İşin tadının kaçtığı gün, geldiklerinin öbür günü olmuştu. Amine Hanımla iletişimimiz gayet iyiydi ve babasıyla da mesafeli bir samimiyet yakalamıştım ama Sakine nine... Onunla asla uyuşamıyorduk. İlk tanışma gününün ardından topluca Feride'ye geçip orada kaldıktan sonra sabah kahvaltı davetimize icabet etmek için gelmişlerdi. Her şeyin güzel ilerleyeceğini düşünsem de hayat bana acımıyordu. Karşı daireden bize geçerlerken Göksu'nun merdivenlerden inip abartılı bir oyunculukla "Sakine teyzem!" diyerek kadının boynuna atlaması beni bir hayli şaşırtmıştı.

Şaşırdığım şey kızın yapmacıklığı değildi ayrıca. Sakine nine gayet de o çatık kaşlarını düzeltip gülümseyebiliyordu! Bunun Göksu'ya karşı olması ise kaderin bir cilvesiydi. Ayaküstü hal hatır sorma merasimi bitince beni şok edip yerime çivileyen ikinci olay da gerçekleşmişti.

"İyi ki geldin sende Sakine teyzem. Özlemiştik seni ailecek. Hep dilimizdesin valla."

"Ha bu bizum uşak bu gizi beğenmiş. Gelmeyecektum da napacaktum? Ben onaylamadan mi evlenseydi? Dedum oğa bak Göksu'yu alalum sağa diye. Bugüne nasip oldi. Yoksa ben senu cörmeye daha erken gelirdum."
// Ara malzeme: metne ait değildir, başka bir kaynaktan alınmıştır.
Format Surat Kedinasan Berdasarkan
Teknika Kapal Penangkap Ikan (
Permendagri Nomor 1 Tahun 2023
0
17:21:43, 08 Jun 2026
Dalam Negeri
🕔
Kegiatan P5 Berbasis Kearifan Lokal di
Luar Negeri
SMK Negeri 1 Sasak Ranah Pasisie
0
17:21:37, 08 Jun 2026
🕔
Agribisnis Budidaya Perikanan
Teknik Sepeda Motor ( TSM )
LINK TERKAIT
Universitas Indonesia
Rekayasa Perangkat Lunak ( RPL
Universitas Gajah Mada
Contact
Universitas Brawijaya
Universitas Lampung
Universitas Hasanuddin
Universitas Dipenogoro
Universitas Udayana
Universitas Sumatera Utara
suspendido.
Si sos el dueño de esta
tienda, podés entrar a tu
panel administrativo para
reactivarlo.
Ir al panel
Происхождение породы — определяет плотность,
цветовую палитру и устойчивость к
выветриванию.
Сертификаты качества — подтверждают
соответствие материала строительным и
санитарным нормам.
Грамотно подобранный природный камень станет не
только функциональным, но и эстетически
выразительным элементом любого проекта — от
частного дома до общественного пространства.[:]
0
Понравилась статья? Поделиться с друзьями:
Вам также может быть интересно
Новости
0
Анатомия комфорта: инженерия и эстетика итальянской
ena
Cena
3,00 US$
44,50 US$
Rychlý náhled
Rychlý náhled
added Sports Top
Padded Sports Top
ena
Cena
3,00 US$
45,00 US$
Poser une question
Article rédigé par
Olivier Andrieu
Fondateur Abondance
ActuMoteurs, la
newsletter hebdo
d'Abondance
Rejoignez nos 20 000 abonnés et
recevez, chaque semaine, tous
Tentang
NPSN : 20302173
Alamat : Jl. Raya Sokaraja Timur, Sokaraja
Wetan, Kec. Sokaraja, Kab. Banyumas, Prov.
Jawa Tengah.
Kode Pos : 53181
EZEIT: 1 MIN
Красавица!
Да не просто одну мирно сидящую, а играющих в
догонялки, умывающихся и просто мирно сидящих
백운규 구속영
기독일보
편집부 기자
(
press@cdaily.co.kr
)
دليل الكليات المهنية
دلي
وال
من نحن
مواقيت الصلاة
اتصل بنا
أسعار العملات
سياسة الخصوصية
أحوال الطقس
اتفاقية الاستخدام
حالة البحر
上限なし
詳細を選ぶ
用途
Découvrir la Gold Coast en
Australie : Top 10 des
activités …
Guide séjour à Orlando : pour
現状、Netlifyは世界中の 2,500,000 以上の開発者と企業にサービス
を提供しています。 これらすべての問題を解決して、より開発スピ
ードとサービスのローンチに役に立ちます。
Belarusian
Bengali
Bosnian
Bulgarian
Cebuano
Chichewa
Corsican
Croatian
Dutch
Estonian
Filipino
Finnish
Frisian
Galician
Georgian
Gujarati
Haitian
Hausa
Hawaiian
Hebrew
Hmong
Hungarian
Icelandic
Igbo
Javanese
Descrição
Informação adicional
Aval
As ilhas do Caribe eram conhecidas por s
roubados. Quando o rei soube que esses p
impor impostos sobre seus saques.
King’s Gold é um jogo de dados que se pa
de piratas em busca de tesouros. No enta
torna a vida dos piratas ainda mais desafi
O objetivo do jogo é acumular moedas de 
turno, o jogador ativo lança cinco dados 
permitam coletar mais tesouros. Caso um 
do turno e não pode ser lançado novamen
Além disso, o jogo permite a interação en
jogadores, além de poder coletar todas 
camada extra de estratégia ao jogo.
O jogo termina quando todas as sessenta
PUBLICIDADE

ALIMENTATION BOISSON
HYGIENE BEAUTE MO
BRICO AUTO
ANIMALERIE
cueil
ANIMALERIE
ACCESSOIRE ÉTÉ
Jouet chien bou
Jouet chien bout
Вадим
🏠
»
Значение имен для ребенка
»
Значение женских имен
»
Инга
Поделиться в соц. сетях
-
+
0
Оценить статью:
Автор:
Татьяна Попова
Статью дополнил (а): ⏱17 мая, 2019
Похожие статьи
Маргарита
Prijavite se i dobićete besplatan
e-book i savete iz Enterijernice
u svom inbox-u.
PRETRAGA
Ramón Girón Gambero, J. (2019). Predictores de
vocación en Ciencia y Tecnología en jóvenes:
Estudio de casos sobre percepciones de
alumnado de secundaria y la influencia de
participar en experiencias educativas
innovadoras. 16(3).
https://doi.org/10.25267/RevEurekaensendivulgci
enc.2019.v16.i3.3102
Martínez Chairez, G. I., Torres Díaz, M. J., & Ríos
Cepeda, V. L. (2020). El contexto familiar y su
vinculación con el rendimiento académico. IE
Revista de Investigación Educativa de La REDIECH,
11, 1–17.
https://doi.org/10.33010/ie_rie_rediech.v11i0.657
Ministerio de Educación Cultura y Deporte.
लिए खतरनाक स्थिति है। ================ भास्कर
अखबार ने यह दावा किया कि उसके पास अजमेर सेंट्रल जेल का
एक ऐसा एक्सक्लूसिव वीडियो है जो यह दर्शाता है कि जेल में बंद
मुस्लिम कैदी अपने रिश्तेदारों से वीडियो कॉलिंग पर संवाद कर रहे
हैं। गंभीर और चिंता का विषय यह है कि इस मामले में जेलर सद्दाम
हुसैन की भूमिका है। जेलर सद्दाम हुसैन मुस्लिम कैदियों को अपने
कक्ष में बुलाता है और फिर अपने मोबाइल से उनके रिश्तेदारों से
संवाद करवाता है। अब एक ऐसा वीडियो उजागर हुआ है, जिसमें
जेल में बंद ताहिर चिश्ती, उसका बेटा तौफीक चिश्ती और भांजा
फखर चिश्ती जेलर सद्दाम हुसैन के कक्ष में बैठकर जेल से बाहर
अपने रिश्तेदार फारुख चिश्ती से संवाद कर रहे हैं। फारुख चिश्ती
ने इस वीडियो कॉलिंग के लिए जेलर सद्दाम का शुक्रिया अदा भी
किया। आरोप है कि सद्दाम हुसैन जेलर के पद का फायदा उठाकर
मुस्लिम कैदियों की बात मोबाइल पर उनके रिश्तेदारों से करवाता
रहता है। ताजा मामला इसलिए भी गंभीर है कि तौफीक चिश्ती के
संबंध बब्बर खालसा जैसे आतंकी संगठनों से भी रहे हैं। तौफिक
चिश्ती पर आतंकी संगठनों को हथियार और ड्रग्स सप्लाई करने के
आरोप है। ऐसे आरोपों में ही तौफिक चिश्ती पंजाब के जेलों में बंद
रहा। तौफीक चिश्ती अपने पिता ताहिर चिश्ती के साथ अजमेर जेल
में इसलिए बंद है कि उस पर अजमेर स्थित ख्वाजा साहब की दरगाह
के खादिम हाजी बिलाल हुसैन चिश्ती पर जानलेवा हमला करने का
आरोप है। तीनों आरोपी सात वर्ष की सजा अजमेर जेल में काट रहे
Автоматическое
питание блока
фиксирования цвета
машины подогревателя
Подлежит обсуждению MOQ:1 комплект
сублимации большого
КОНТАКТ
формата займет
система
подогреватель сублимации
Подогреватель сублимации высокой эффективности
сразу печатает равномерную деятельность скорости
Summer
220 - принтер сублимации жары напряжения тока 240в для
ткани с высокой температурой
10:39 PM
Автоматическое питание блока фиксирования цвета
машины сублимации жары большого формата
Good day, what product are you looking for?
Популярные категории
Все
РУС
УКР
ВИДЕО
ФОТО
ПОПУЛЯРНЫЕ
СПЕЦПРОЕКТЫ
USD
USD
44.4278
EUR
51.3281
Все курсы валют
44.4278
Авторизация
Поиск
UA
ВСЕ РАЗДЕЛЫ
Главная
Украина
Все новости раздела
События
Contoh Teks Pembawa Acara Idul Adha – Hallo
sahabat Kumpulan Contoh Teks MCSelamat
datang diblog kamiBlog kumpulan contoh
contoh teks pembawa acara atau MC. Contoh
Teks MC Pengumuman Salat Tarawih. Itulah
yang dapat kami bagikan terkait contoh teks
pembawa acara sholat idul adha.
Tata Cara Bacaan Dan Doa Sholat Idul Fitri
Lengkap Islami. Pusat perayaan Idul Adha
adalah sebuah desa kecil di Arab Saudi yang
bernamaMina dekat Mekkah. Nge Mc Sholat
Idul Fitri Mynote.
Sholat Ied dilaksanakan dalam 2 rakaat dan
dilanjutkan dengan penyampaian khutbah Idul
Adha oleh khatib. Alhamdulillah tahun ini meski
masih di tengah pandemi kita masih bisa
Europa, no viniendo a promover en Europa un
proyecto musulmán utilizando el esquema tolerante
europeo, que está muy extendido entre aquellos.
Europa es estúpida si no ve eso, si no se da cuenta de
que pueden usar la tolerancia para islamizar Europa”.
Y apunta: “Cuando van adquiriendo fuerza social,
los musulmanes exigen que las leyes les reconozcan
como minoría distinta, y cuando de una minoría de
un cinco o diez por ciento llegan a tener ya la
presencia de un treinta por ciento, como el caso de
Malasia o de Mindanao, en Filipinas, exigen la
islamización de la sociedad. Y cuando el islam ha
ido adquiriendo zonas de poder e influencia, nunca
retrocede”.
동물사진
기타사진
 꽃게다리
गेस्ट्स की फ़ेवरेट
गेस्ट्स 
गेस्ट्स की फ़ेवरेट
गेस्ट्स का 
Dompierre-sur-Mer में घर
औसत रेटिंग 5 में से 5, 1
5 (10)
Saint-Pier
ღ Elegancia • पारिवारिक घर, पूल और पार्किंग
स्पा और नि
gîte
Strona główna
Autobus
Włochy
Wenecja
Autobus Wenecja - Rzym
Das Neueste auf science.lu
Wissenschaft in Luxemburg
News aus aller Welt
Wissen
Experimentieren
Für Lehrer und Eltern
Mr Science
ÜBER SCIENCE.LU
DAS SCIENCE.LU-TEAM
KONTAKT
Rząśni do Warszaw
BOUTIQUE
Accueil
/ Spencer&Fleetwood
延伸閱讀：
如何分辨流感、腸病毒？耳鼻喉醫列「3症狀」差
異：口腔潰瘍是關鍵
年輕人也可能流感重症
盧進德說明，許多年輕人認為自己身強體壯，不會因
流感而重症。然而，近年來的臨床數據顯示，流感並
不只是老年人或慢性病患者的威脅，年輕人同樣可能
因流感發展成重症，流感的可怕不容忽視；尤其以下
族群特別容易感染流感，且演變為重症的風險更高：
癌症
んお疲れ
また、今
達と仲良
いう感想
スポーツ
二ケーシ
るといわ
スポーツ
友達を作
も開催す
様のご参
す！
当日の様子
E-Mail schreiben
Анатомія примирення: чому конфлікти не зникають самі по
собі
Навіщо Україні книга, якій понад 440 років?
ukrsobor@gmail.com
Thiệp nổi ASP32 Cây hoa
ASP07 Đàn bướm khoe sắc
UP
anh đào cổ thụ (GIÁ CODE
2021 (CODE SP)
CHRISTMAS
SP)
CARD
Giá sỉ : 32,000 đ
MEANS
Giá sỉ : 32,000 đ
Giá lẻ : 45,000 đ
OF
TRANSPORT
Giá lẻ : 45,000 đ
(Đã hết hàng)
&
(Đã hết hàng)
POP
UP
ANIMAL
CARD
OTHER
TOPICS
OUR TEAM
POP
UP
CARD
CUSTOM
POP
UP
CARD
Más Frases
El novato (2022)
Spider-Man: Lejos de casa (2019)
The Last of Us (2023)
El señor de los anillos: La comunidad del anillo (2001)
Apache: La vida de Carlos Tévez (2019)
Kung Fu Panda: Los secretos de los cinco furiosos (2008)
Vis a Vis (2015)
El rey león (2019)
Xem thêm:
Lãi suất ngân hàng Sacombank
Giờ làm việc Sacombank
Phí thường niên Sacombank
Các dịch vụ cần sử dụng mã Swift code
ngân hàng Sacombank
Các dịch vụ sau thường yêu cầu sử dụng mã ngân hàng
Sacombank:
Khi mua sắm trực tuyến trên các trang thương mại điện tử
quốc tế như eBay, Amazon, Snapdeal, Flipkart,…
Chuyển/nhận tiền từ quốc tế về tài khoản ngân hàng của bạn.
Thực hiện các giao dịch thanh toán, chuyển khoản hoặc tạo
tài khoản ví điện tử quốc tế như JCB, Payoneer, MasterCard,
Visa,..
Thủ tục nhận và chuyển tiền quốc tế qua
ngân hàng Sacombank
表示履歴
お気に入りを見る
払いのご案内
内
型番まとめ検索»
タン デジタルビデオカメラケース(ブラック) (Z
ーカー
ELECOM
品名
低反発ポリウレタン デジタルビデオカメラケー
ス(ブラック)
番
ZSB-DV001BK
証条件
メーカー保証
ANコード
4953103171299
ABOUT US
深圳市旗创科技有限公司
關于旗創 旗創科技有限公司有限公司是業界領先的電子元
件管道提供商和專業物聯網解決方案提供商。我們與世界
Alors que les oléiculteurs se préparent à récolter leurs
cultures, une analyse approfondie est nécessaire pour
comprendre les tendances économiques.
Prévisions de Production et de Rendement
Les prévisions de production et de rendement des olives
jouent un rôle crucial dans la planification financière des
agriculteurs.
Yani Türkçe mealinde demek istiyordu ki "benim onayımdan geçen isim Göksu!" Bunu duymamla birlikte olmayan Karadenizli damarım attığı için "sizin için Hatay kahvaltısı hazırladık annemle. Tazeyken yenmesi gereken ürünler var. Göksu'nun da işleri vardır. Tutmayalım onu da değil mi?" dedim ve annemden dirseği yedim. Umurumda bile değildi. Bu mantıklı bile değildi. Bunu fark eden Amine Hanım gülmemek için kendini tutup ciddileşmeye çalışarak "anne neler diyorsun sen öyle? Çok ayıp. Oğlum onaylamışsa biz sadece tanıyıp iyiyi kötüyü söyleyebiliriz. Ayrıca Zühre kızımın da hiçbir kötü yönü yok maşallah. Hem hamarat hem bilgili hem güzel... Ailesi de iyi yetiştirmiş belli ki" dediğinde içten içe "Ne oldu Sakine Hanım? Yüzünüz düştü bir sanki! Kaynanam onayladı işte oh çatla!" diyerek dans etsem de dıştan sadece başımı eğip utanma belirtileri gösterebilmiştim.

"Uy ne dedum sanki? O yokken Göksu vardi aklumda yalan mi diyeyum?"

Sakine nine söylenerek içeri girdiğinde herkes peşinden ilerlemişti ve Göksu'nun karşısında ben ve Yakut kalmıştık. Yakut bir boğa gibi soluyarak "bu hafta bizim katta çok görünme istersen Göksucuğum. Senin için pek hayırlı olmaz. Haberin olsun" dediğinde bir hayli itici bir gülümseme vardı yüzünde. Göksu ise göz devirip "Sakine teyzem beni görmeden gitmezdi zaten. Korkmayın bu kadar. Asil'in annesi onaylamış zaten Zühre'yi" dedi ve merdivenlere yöneldi. Yakut ise arkasından "Asil abi!" diyerek düzeltme yapıyordu. Bugün sakin geçerse düğün planına kadar melek gibi bir insan olabileceğime inancım tamdı. Huysuz bir nine en son istediğim şey bile değildi.